The fourth group of formative technologies has to do with life itself--the most fundamental of all issues, and the one to which study and some understanding has come the latest in human history. The developing understanding of the genetic code implies the ability to manipulate life forms, engineer them for specific uses, prolong human life far beyond the present limits, and solve medical problems that have resisted all previous efforts.
In addition, the way in which people live is being given increasing attention. In the fourth civilization, such things as air, soil and water may all be engineered for human benefit, rather than treated simply as expendable raw material for factories. There could also an increasing focus on technologies for food production, on developing new habitats in places people have not lived before, and on enhancing the quality of life in other than simply material ways.
Since much of the dramatic change in all four of these characteristic groups is due to the development of high-technology devices, many based on microprocessor equipment, the invention of the computer in the late 1940s looms as the most significant single technological advance responsible for entry into the new civilization.
Details on the effects of these formative technologies will be left to the appropriate specific sections. Perhaps this brief summary will assist the reader to begin considering what kinds of societal change these new trends in technology may cause, even before reading a more detailed analysis (and speculation) later in the book.
The chart below gives a simple summary of the four civilizations insofar as employment is concerned. The true story is more complicated, and it should not be thought that some "inevitable advance of the cycles" is being presented. The latter two transitions needed to take place only once among human societies; sufficient communication had by then been established to ensure that the effects would spread throughout the world. The availability of instant information immensely complicates any such analysis as has been attempted here. Many more people have knowledge of the most recent technologies, and are prepared to attempt to skip the intermediate development others went through to get to that point.
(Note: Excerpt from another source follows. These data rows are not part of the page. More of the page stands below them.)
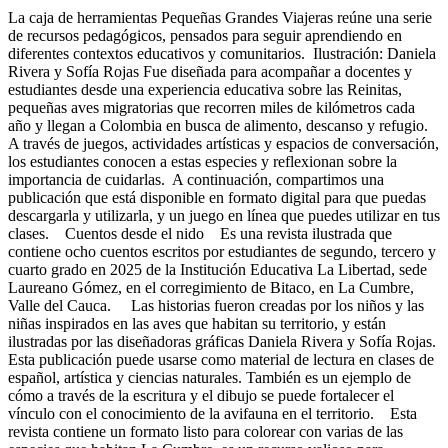
La caja de herramientas Pequeñas Grandes Viajeras reúne una serie
de recursos pedagógicos, pensados para seguir aprendiendo en
diferentes contextos educativos y comunitarios. Ilustración: Daniela
Rivera y Sofía Rojas Fue diseñada para acompañar a docentes y
estudiantes desde una experiencia educativa sobre las Reinitas,
pequeñas aves migratorias que recorren miles de kilómetros cada
año y llegan a Colombia en busca de alimento, descanso y refugio.
A través de juegos, actividades artísticas y espacios de conversación,
los estudiantes conocen a estas especies y reflexionan sobre la
importancia de cuidarlas. A continuación, compartimos una
publicación que está disponible en formato digital para que puedas
descargarla y utilizarla, y un juego en línea que puedes utilizar en tus
clases. Cuentos desde el nido Es una revista ilustrada que
contiene ocho cuentos escritos por estudiantes de segundo, tercero y
cuarto grado en 2025 de la Institución Educativa La Libertad, sede
Laureano Gómez, en el corregimiento de Bitaco, en La Cumbre,
Valle del Cauca. Las historias fueron creadas por los niños y las
niñas inspirados en las aves que habitan su territorio, y están
ilustradas por las diseñadoras gráficas Daniela Rivera y Sofía Rojas.
Esta publicación puede usarse como material de lectura en clases de
español, artística y ciencias naturales. También es un ejemplo de
cómo a través de la escritura y el dibujo se puede fortalecer el
vínculo con el conocimiento de la avifauna en el territorio. Esta
revista contiene un formato listo para colorear con varias de las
Thus, the path through the four stages, while presented as characteristic, can only properly describe the first time it happened; the experiences of nations trying to catch up must be very different.
A different view of the four civilizations can be had by observing that the hunter-gatherers acted for the most part alone or in small groups, and had little flexibility to make changes in their life style or culture. The agrarians had more flexibility, though they too tended to remain in the same occupation for their whole lives. An industrial society is centred around organizations more than individuals, but there is greater flexibility and ability to change than in the other two. An information-oriented society returns us to a more individualistic orientation, but there is more flexibility and freedom for both individuals and organizations. The tension between flexible and inflexible organizational structures and between collectivizing and individualizing trends will be important themes throughout this book.